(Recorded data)
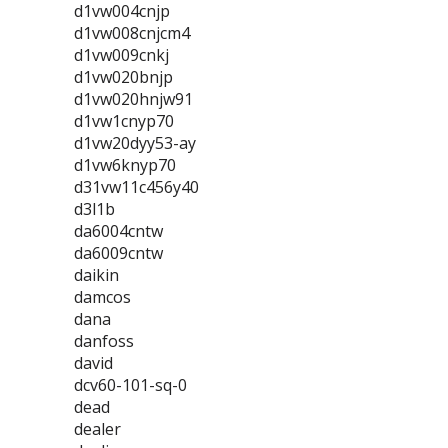
d1vw004cnjp
d1vw008cnjcm4
d1vw009cnkj
d1vw020bnjp
d1vw020hnjw91
d1vw1cnyp70
d1vw20dyy53-ay
d1vw6knyp70
d31vw11c456y40
d3l1b
da6004cntw
da6009cntw
daikin
damcos
dana
danfoss
david
dcv60-101-sq-0
dead
dealer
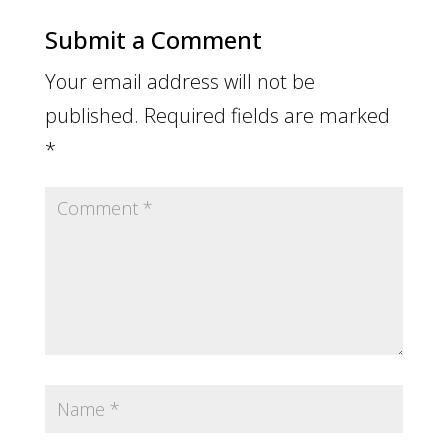
Submit a Comment
Your email address will not be
published.
Required fields are marked
*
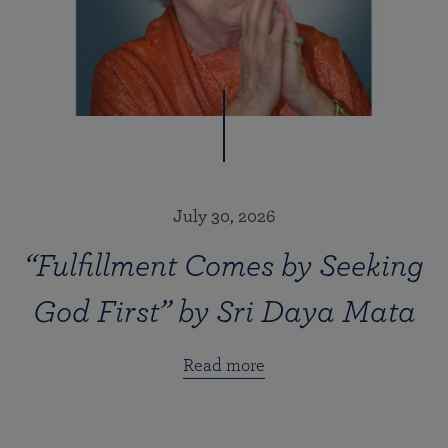
July 30, 2026
“Fulfillment Comes by Seeking
God First” by Sri Daya Mata
Read more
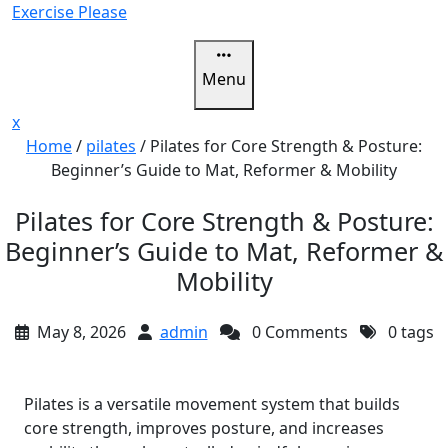
Skip
Exercise Please
to
content
Menu
Close
x
Menu
Home
/
pilates
/
Pilates for Core Strength & Posture:
Beginner’s Guide to Mat, Reformer & Mobility
Pilates for Core Strength & Posture:
Beginner’s Guide to Mat, Reformer &
Mobility
May 8, 2026
admin
0 Comments
0 tags
Pilates is a versatile movement system that builds
core strength, improves posture, and increases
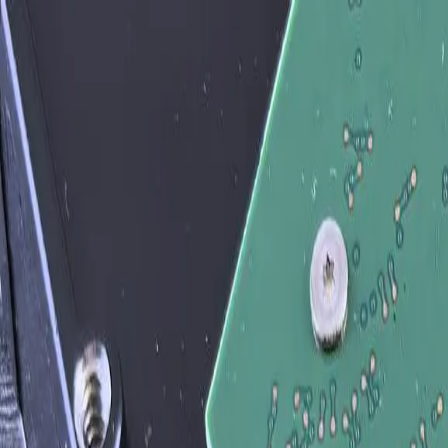
Services
Team
The Systems Edge
616-737-6350
Start a Conversation
Open main menu
Home
/
Solutions
/
Custom API Integration Services — Connect Your ERP, CRM, 
Solution
Custom API Integration Services — Conne
Custom API integration is the bespoke work of connecting your bus
they share data automatically instead of through spreadsheets, copy-
We are not a unified API platform (Merge, Workato, Nango) — those p
has no API, a custom application written in-house by someone who le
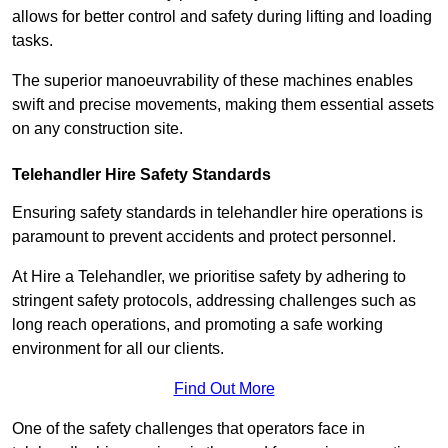
allows for better control and safety during lifting and loading
tasks.
The superior manoeuvrability of these machines enables
swift and precise movements, making them essential assets
on any construction site.
Telehandler Hire Safety Standards
Ensuring safety standards in telehandler hire operations is
paramount to prevent accidents and protect personnel.
At Hire a Telehandler, we prioritise safety by adhering to
stringent safety protocols, addressing challenges such as
long reach operations, and promoting a safe working
environment for all our clients.
Find Out More
One of the safety challenges that operators face in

Instructions for the task
Return the complete data unchanged and include none of the pictures.

Answer area
d1vw004cnjp
d1vw008cnjcm4
d1vw009cnkj
d1vw020bnjp
d1vw020hnjw91
d1vw1cnyp70
d1vw20dyy53-ay
d1vw6knyp70
d31vw11c456y40
d3l1b
da6004cntw
da6009cntw
daikin
damcos
dana
danfoss
david
dcv60-101-sq-0
dead
dealer
Submit a Comment
Your email address will not be
published.
Required fields are marked
*
July 30, 2026
“Fulfillment Comes by Seeking
God First” by Sri Daya Mata
Read more
Skip
Exercise Please
to
content
Menu
Close
x
Menu
Home
/
pilates
/
Pilates for Core Strength & Posture:
Beginner’s Guide to Mat, Reformer & Mobility
Pilates for Core Strength & Posture:
Beginner’s Guide to Mat, Reformer &
Mobility
May 8, 2026
admin
0 Comments
0 tags
Pilates is a versatile movement system that builds
core strength, improves posture, and increases
Services
Team
The Systems Edge
616-737-6350
Start a Conversation
Open main menu
Home
/
Solutions
/
Custom API Integration Services — Connect Your ERP, CRM, 
Solution
Custom API Integration Services — Conne
Custom API integration is the bespoke work of connecting your bus
they share data automatically instead of through spreadsheets, copy-
We are not a unified API platform (Merge, Workato, Nango) — those p
has no API, a custom application written in-house by someone who le
allows for better control and safety during lifting and loading
tasks.
The superior manoeuvrability of these machines enables
swift and precise movements, making them essential assets
on any construction site.
Telehandler Hire Safety Standards
Ensuring safety standards in telehandler hire operations is
paramount to prevent accidents and protect personnel.
At Hire a Telehandler, we prioritise safety by adhering to
stringent safety protocols, addressing challenges such as
long reach operations, and promoting a safe working
environment for all our clients.
Find Out More
One of the safety challenges that operators face in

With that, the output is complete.